LAD and CoLAD. Improving Object Detection by Label Assignment Distillation

Published: by Creative Commons Licence

Techniques of label assignment distillation (LAD) and its improved Co-learning version (CoLAD) are introduced in this paper. Change from common versions to LAD is easily implemented by replacing the $(p_i,b_i)$ with the teacher predicts $(p_T^i,b_T^i)$. And the role of teacher or student is decided by the two performance indicators of $\rho_{\sigma/\mu}$ and $\rho_{Fisher}$.


Why label assignment?

  • Reviewing the literature, a majority are dedicated to inventing new architectures or defining effective training loss functions. However, the most frontal problem of supervised learning, i.e., how to assign the training targets, yet get less attention, which is orthogonal to previous two ways to improve model performance.
  • solely relying on IoU is insufficient, and a combination of classification and localization performance is preferred.

Ironically, a network trained with low IoU assignment yields high recall but noisy predictions, while using only high IoU samples degrades the performance. In addition, regions with the same IoU can have different semantic meaning for classification.

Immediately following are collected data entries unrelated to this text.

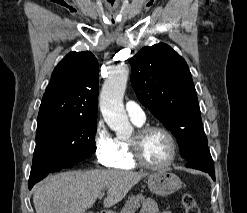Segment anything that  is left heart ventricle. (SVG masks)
<instances>
[{
  "mask_svg": "<svg viewBox=\"0 0 247 213\" xmlns=\"http://www.w3.org/2000/svg\"><path fill=\"white\" fill-rule=\"evenodd\" d=\"M141 154L147 162L160 165L165 163L170 155V143L160 131L148 133L141 142Z\"/></svg>",
  "mask_w": 247,
  "mask_h": 213,
  "instance_id": "1",
  "label": "left heart ventricle"
}]
</instances>
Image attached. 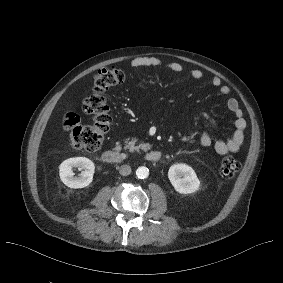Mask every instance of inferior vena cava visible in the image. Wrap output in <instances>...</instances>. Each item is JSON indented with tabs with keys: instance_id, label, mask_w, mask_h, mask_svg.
I'll return each instance as SVG.
<instances>
[{
	"instance_id": "obj_1",
	"label": "inferior vena cava",
	"mask_w": 283,
	"mask_h": 283,
	"mask_svg": "<svg viewBox=\"0 0 283 283\" xmlns=\"http://www.w3.org/2000/svg\"><path fill=\"white\" fill-rule=\"evenodd\" d=\"M119 173L123 176H127L131 173V167L129 165H122L119 169Z\"/></svg>"
}]
</instances>
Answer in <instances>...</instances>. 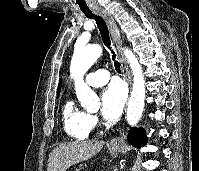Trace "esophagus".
<instances>
[{"instance_id": "esophagus-1", "label": "esophagus", "mask_w": 199, "mask_h": 171, "mask_svg": "<svg viewBox=\"0 0 199 171\" xmlns=\"http://www.w3.org/2000/svg\"><path fill=\"white\" fill-rule=\"evenodd\" d=\"M97 14H99L100 16H102L104 18V20L106 21L109 30H110V34H111V38H112V42L116 48L117 54H118V58L121 64V70H122V74L125 78V80L127 81L129 87L131 88V76H130V71L128 69V66L125 62L124 56L121 53V39H120V35H119V30L117 27V24L115 22V20L113 19V17L106 11H98ZM125 131L124 129H120L119 131V136L113 138L110 142L109 145L111 147H122L125 145Z\"/></svg>"}]
</instances>
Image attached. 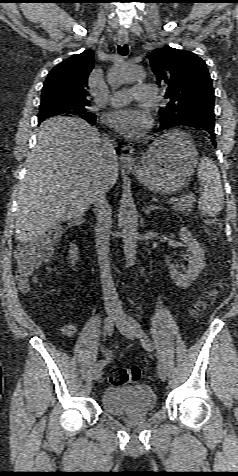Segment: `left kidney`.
<instances>
[{
  "instance_id": "5707ae66",
  "label": "left kidney",
  "mask_w": 238,
  "mask_h": 476,
  "mask_svg": "<svg viewBox=\"0 0 238 476\" xmlns=\"http://www.w3.org/2000/svg\"><path fill=\"white\" fill-rule=\"evenodd\" d=\"M180 240L188 246V269L185 273L177 271L175 265H170V274L177 286L187 288L199 276L205 266V254L200 244L193 238L191 232L182 227L179 232Z\"/></svg>"
}]
</instances>
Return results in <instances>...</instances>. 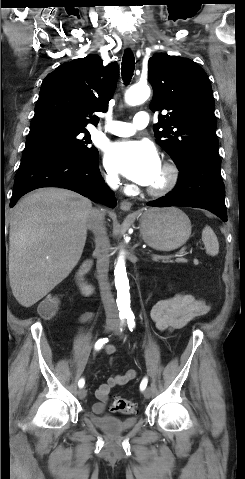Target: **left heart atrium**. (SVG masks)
I'll return each instance as SVG.
<instances>
[{
	"label": "left heart atrium",
	"mask_w": 245,
	"mask_h": 479,
	"mask_svg": "<svg viewBox=\"0 0 245 479\" xmlns=\"http://www.w3.org/2000/svg\"><path fill=\"white\" fill-rule=\"evenodd\" d=\"M106 165L132 181L151 185L161 170L155 147L148 141H121L109 145L105 155Z\"/></svg>",
	"instance_id": "39dd6f15"
}]
</instances>
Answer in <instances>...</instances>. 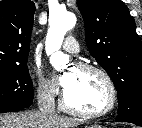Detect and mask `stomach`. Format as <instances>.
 <instances>
[{"label":"stomach","instance_id":"stomach-1","mask_svg":"<svg viewBox=\"0 0 142 128\" xmlns=\"http://www.w3.org/2000/svg\"><path fill=\"white\" fill-rule=\"evenodd\" d=\"M90 128H102V127L99 125H92Z\"/></svg>","mask_w":142,"mask_h":128}]
</instances>
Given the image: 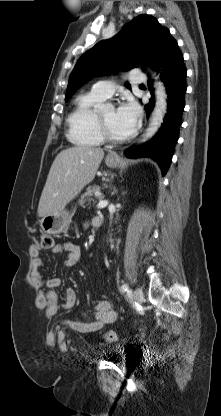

Compare Soft Label Distillation and LAD.

Label assignment in object detection

Modern object detectors can be single or multi-stages. Single-stage is simpler and more efficient, while multi-stages are more complex but predict with higher precision.

Single stage detectors

In single stage detectors, classification and localization are predicted concurrently for each pixel. There are anchor-based or anchor-free methods. (More can be seen HERE.)

multiple stage detectors

In multi-stage detectors, the first stage network proposes candidate regions, by which the features are cropped and fed to the following stages for the box refinement and class prediction.

Anchor assignments are also different in each stage. In the first stage, i.e. proposal network, an anchor is typically considered as positive if its IoU with any ground-truth is greater than 0.7, negative if less than 0.3, and ignored otherwise. For the second stage, 0.5 IoU threshold is used to separate positive and negative anchors.

Learning label assignment

Learning label assignment approaches update the network weights and learn the assignment iteratively towards final optimization.

Hard assignment

In hard assignment, samples can only be either positive or negative.

  1. First select and pre-assign a set of potential samples as positive;
  2. Evaluate their performance by a cost function;
  3. Finally select a threshold to separate the samples having lower cost as true positive, while the rest are reassigned to negative or ignored.

Soft assignment

In soft assignment, samples can have both positive and negative semantic characteristics. There are two main approaches: soft-weighted loss and soft-targets supervision.

Distillation in object detection

Distillation then becomes the principle for many other related problems, such as self-supervised learning.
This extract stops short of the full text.